5.    a) You will be paid the full value of your Flexible Perquisite Program for
      a period of three years in a lump sum as soon as practicable following
      your Termination Date. The amount of your lump sum Flexible Perquisite
      payment is $142,500.00, less taxes and applicable deductions, payable as
      soon as practicable following your Termination Date, unless otherwise
      deferred by you under a deferral plan provided by the Company and/or its
      affiliates. This lump sum payment shall not be included in any benefit
      plan calculations.

      b) No new car or lease will be provided during Benefit Continuation;
      provided, however, the car currently leased for you by the Company shall
      be transferred to you as soon as practicable following your Termination
      Date, and the value of the car, as determined by the Company, shall be
      grossed up for all applicable taxes. Car related expenses after the
      foregoing transfer shall be your responsibility. Company car insurance
      under the Flexible Perquisite Program shall be available to you during the
      Benefit Continuation provided applicable premiums are paid by you.

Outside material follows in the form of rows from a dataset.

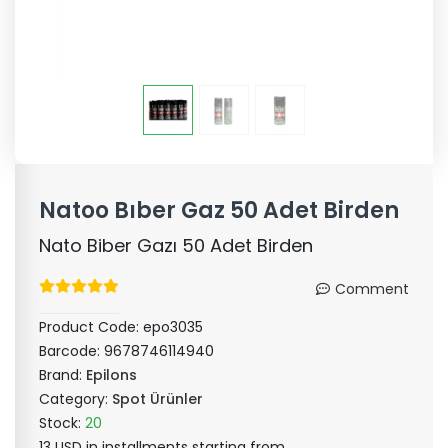
Natoo Bıber Gaz 50 Adet Birden
Nato Biber Gazı 50 Adet Birden
Comment
Product Code:
epo3035
Barcode:
9678746114940
Brand:
Epilons
Category:
Spot Ürünler
Stock:
20
13 USD in installments starting from ..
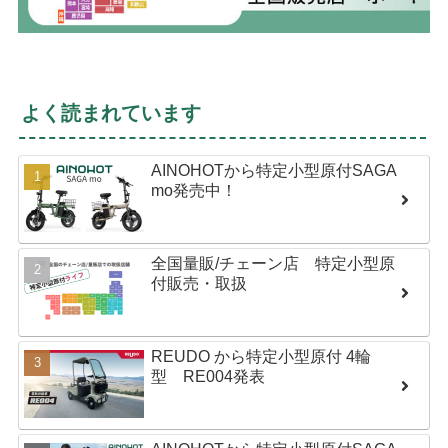
よく読まれています
AINOHOTから特定小型原付SAGA
mo発売中！
全国量販/チェーン店 特定小型原
付販売・取扱
REUDO から特定小型原付 4輪
型 RE004発表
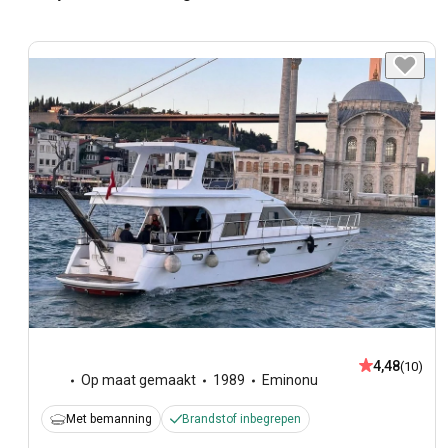
4,48
(10)
Op maat gemaakt
1989
Eminonu
Met bemanning
Brandstof inbegrepen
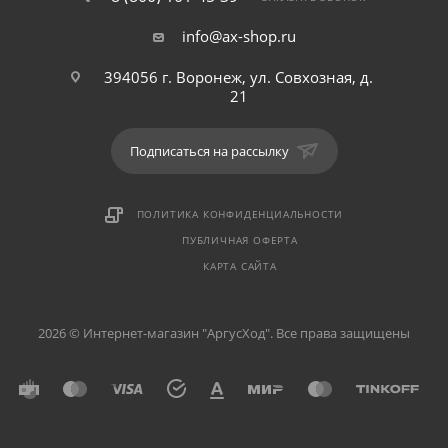
info@ax-shop.ru
394056 г. Воронеж, ул. Совхозная, д.
21
Подписаться на рассылку
ПОЛИТИКА КОНФИДЕНЦИАЛЬНОСТИ
ПУБЛИЧНАЯ ОФЕРТА
КАРТА САЙТА
2026 © Интернет-магазин "АргусХод". Все права защищены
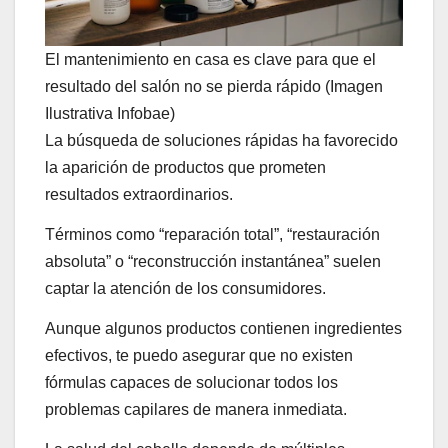
El mantenimiento en casa es clave para que el
resultado del salón no se pierda rápido (Imagen
Ilustrativa Infobae)
La búsqueda de soluciones rápidas ha favorecido
la aparición de productos que prometen
resultados extraordinarios.
Términos como “reparación total”, “restauración
absoluta” o “reconstrucción instantánea” suelen
captar la atención de los consumidores.
Aunque algunos productos contienen ingredientes
efectivos, te puedo asegurar que no existen
fórmulas capaces de solucionar todos los
problemas capilares de manera inmediata.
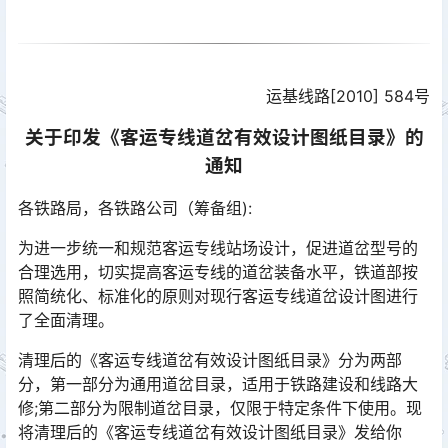
运基线路[2010] 584号
关于印发《客运专线道岔有效设计图纸目录》的
通知
各铁路局，各铁路公司（筹备组):
为进一步统一和规范客运专线站场设计，促进道岔型号的
合理选用，切实提高客运专线的道岔装备水平，铁道部按
照简统化、标准化的原则对现行客运专线道岔设计图进行
了全面清理。󠅅󠅃󠄵󠅂󠄪󠇖󠆨󠆨󠇕󠆞󠆒󠅬󠇘󠆭󠆘󠇙󠆝󠅵󠇗󠆭󠆁󠄐󠇗󠅹󠅸󠇖󠆍󠅳󠇖󠅹󠅰󠇖󠆌󠅹
清理后的《客运专线道岔有效设计图纸目录》分为两部
分，第一部分为通用道岔目录，适用于铁路建设和线路大
修;第二部分为限制道岔目录，仅限于特定条件下使用。现
将清理后的《客运专线道岔有效设计图纸目录》发给你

      c) Your Paragon and Group Universal Life Insurance policies may be
      retained by you after your Termination Date by payment of applicable
      premiums. Details regarding direct billing to you will be made available
      prior to your Termination Date.


                                       5
<PAGE>

      d) If applicable, you may remain a member of the Equitable Athletic & Swim
      Club until the last day of the month in which you are terminated. You may
      continue as a member after your Termination Date at your own expense
      without an initiation fee.

      e) If you were relocated at the Company's request during or after 1989,
      you may be eligible for relocation benefits to a new job location pursuant
      to the Company's relocation program. Your application for relocation
      benefits must be made within twelve (12) months following your Termination
      Date and will be offset by any relocation benefits provided by a new
      employer. Contact Nabisco Relocation with any questions at (973) 503-3097.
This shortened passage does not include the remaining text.